TASK DESCRIPTION — Please print only the top portion of the entries below, ending with the line that contains "What do you see at coordinates (523, 179)", exactly as written.

•••

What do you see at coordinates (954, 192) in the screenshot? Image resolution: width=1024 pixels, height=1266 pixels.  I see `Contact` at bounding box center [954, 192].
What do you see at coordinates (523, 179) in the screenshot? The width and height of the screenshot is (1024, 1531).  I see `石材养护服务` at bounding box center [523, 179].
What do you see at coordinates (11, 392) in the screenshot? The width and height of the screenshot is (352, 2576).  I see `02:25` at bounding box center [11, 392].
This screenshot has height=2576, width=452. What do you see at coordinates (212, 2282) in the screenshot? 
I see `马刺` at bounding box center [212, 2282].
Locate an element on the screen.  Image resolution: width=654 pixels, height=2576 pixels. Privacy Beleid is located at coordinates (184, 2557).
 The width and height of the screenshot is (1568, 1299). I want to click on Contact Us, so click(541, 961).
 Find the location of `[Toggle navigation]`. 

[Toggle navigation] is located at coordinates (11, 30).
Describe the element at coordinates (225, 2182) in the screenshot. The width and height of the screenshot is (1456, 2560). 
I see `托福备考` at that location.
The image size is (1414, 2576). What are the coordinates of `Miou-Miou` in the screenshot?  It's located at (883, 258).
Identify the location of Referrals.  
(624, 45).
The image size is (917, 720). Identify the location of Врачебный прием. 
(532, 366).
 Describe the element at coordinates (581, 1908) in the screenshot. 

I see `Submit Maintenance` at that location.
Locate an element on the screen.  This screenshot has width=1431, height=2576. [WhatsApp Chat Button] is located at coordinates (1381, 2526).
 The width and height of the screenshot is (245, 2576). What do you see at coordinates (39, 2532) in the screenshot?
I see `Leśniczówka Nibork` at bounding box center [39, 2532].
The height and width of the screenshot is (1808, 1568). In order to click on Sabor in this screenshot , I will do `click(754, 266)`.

•••

RESULT OF THE TASK —
What do you see at coordinates (954, 192) in the screenshot? Image resolution: width=1024 pixels, height=1266 pixels.  I see `Contact` at bounding box center [954, 192].
What do you see at coordinates (523, 179) in the screenshot? The width and height of the screenshot is (1024, 1531).  I see `石材养护服务` at bounding box center [523, 179].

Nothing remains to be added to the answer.